WHAT YOU NEED TO DO:
Please output the records below word for word and omit the pictures.

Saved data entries
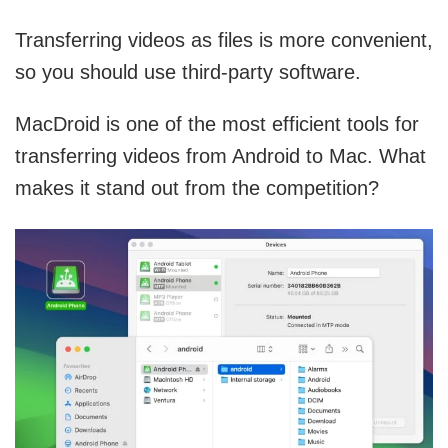
Transferring videos as files is more convenient,
so you should use third-party software.
MacDroid is one of the most efficient tools for
transferring videos from Android to Mac. What
makes it stand out from the competition?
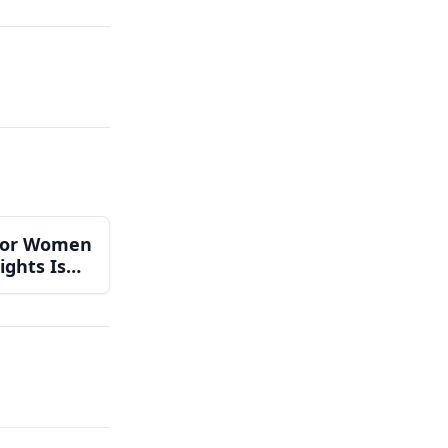
 for Women
ights Is
 Can Do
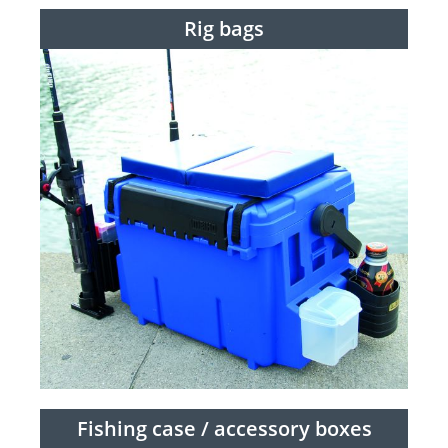
Rig bags
Fishing case / accessory boxes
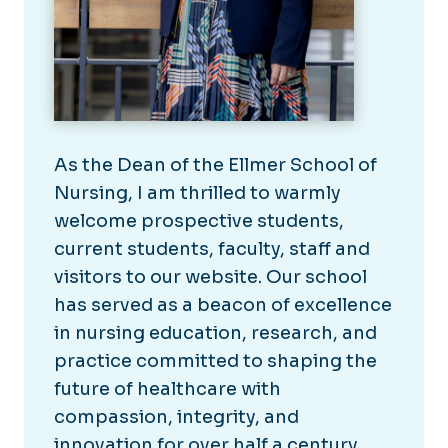
As the Dean of the Ellmer School of
Nursing, I am thrilled to warmly
welcome prospective students,
current students, faculty, staff and
visitors to our website. Our school
has served as a beacon of excellence
in nursing education, research, and
practice committed to shaping the
future of healthcare with
compassion, integrity, and
innovation for over half a century.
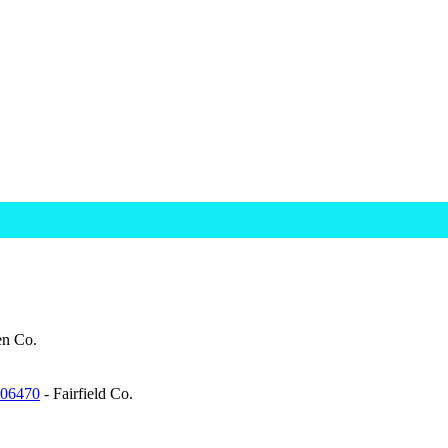
n Co.
 06470
- Fairfield Co.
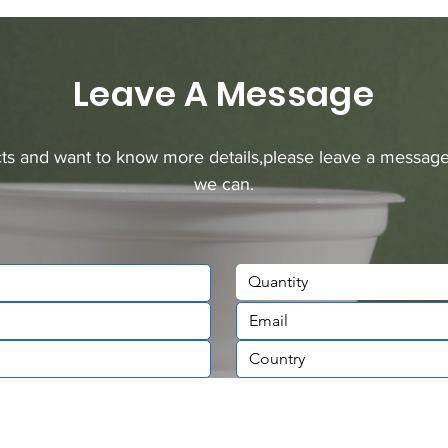
Leave A Message
ucts and want to know more details,please leave a message
we can.
Quantity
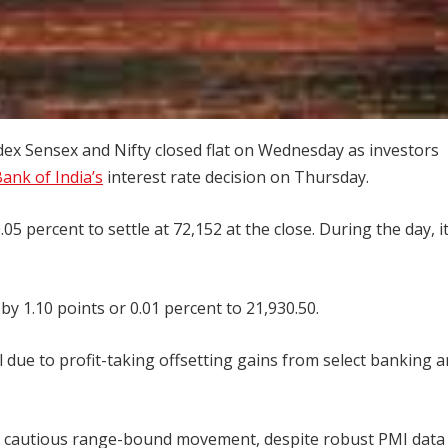
ndex Sensex and Nifty closed flat on Wednesday as investors
ank of India’s
interest rate decision on Thursday.
.05 percent to settle at 72,152 at the close. During the day, it
by 1.10 points or 0.01 percent to 21,930.50.
l due to profit-taking offsetting gains from select banking 
d cautious range-bound movement, despite robust PMI data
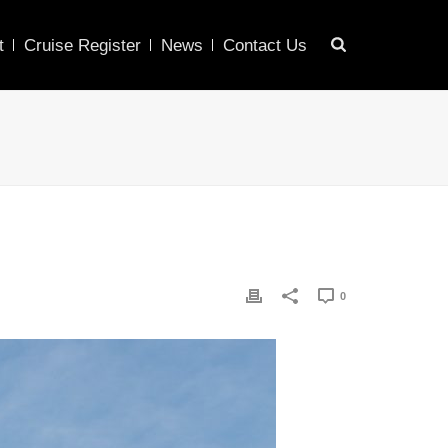
t
Cruise Register
News
Contact Us
0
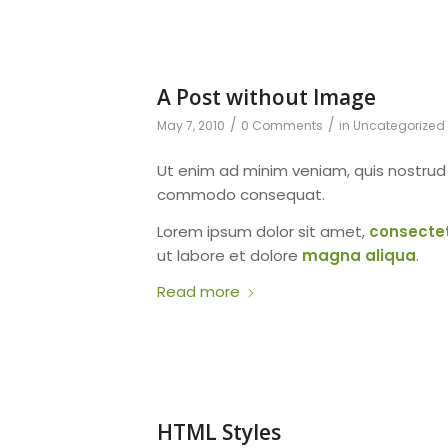
A Post without Image
/
/
May 7, 2010
0 Comments
in
Uncategorized
Ut enim ad minim veniam, quis nostru
commodo consequat.
Lorem ipsum dolor sit amet,
consecte
ut labore et dolore
magna aliqua
.
Read more
HTML Styles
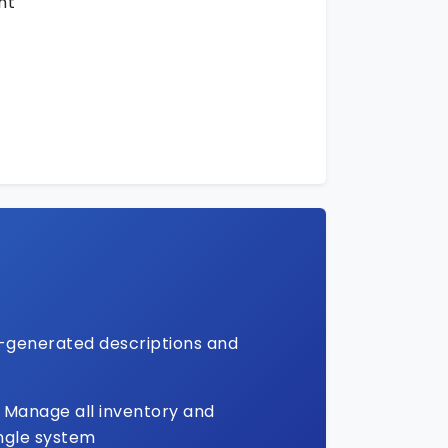
nt
-generated descriptions and
Manage all inventory and
ingle system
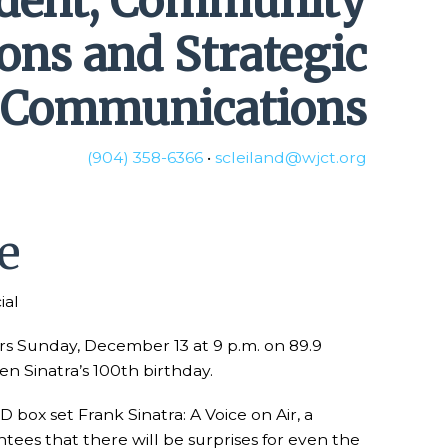
ident, Community
ions and Strategic
Communications
(904) 358-6366
•
scleiland@wjct.org
e
ial
airs Sunday, December 13 at 9 p.m. on 89.9
en Sinatra’s 100th birthday.
box set Frank Sinatra: A Voice on Air, a
ntees that there will be surprises for even the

RESPONSE TO THE TASK:
Transferring videos as files is more convenient,
so you should use third-party software.
MacDroid is one of the most efficient tools for
transferring videos from Android to Mac. What
makes it stand out from the competition?
 for Women
ights Is
 Can Do
Rig bags
Fishing case / accessory boxes
As the Dean of the Ellmer School of
Nursing, I am thrilled to warmly
welcome prospective students,
current students, faculty, staff and
visitors to our website. Our school
has served as a beacon of excellence
in nursing education, research, and
practice committed to shaping the
future of healthcare with
compassion, integrity, and
innovation for over half a century.
n Co.
 06470
- Fairfield Co.
Leave A Message
ucts and want to know more details,please leave a message
we can.
Quantity
ndex Sensex and Nifty closed flat on Wednesday as investors
ank of India’s
interest rate decision on Thursday.
.05 percent to settle at 72,152 at the close. During the day, it
by 1.10 points or 0.01 percent to 21,930.50.
l due to profit-taking offsetting gains from select banking 
d cautious range-bound movement, despite robust PMI data
t
Cruise Register
News
Contact Us
0
A Post without Image
/
/
May 7, 2010
0 Comments
in
Uncategorized
Ut enim ad minim veniam, quis nostru
commodo consequat.
Lorem ipsum dolor sit amet,
consecte
ut labore et dolore
magna aliqua
.
Read more
HTML Styles
nt
-generated descriptions and
Manage all inventory and
ingle system
ident, Community
ions and Strategic
Communications
(904) 358-6366
•
scleiland@wjct.org
e
ial
airs Sunday, December 13 at 9 p.m. on 89.9
en Sinatra’s 100th birthday.
box set Frank Sinatra: A Voice on Air, a
ntees that there will be surprises for even the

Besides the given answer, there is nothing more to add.